Ces quatre pays dont le gouvernement sera institué lors du second semestre 2012 ont donc en commun la puissance militaire, économique (comptons la France avec l’Europe), mais aussi une série de problèmes internes pouvant générer des tensions sociales car, que ces pays soient en forte croissance ou en léger déclin, les inégalités s’accroissent. Et aussi les ressources vont s’amenuiser, réduisant de ce fait les leviers de l’économie. D’où le danger de retour des nationalismes et de funestes jeux géopolitiques pouvant conduire à des tensions sur la planète, voire des conflits et on sait que la guerre est parfois utilisée comme dernier ressort comme exutoire destiné à détourner l’opinion publique de la crise interne au profit d’un ennemi désigné dont le rôle est d’être la cible de la colère populaire ou alors une menace permettant de colmater les colères entre classes sociales.
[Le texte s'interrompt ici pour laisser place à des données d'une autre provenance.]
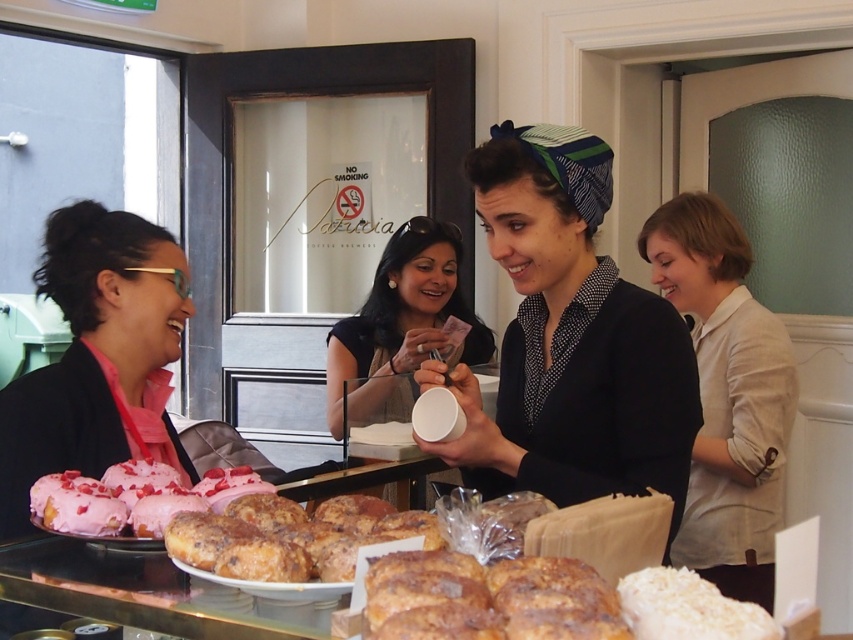 From the picture: Between polka dot blouse at center and cinnamon-sugar donuts at lower center, which one appears on the left side from the viewer's perspective?

From the viewer's perspective, cinnamon-sugar donuts at lower center appears more on the left side.

Is point (645, 451) positioned behind point (343, 538)?

Yes, it is behind point (343, 538).

In order to click on polka dot blouse at center in this screenshot , I will do [x=572, y=339].

Which is more to the left, polka dot blouse at center or white coconut-coated donut at center?

polka dot blouse at center

Looking at this image, who is shorter, polka dot blouse at center or white coconut-coated donut at center?

white coconut-coated donut at center

Where is `polka dot blouse at center`? This screenshot has width=853, height=640. polka dot blouse at center is located at coordinates (572, 339).

The height and width of the screenshot is (640, 853). I want to click on polka dot blouse at center, so click(x=572, y=339).

Can you confirm if light beige shirt at right is smaller than cinnamon-sugar donuts at lower center?

No, light beige shirt at right is not smaller than cinnamon-sugar donuts at lower center.

Where is `light beige shirt at right`? light beige shirt at right is located at coordinates (726, 394).

The width and height of the screenshot is (853, 640). Identify the location of light beige shirt at right. 726,394. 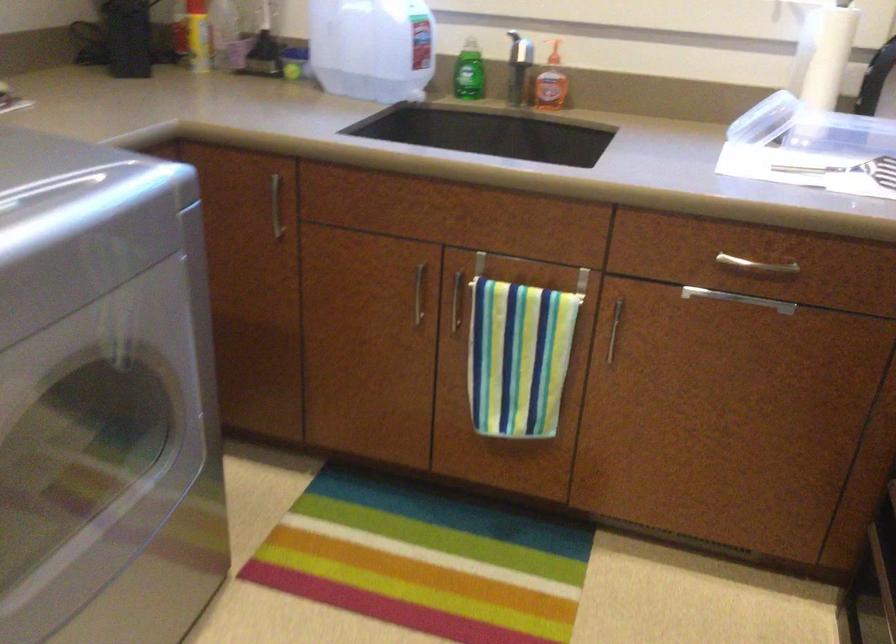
2012 sera donc une année riche en événements politiques, avec la possibilité d’être déterminante dans le destin du monde au cours de cette décennie 2010 qui s’avère être celle de tous les dangers, comme le fut celle de 1940. Il faudra suivre de près ces événements sur lesquels nous n’avons aucune prise au niveau individuel mais qui sait, avec le Net et la diffusion d’une pensée citoyenne d’inspiration universaliste, susceptible de barrer la voie aux tendances nationalistes et autoritaristes. Nos analystes de terroir franco-français nous gonflent avec cette présidentielle de 2012 qu’ils considèrent comme une course de chevaux, misant sur les poulains et pouliches, glosant sur les sondages, alors qu’un destin planétaire se joue et qu’il faudra une prise de conscience planétaire pour éviter un conflit tout aussi planétaire au vu des évolutions possibles.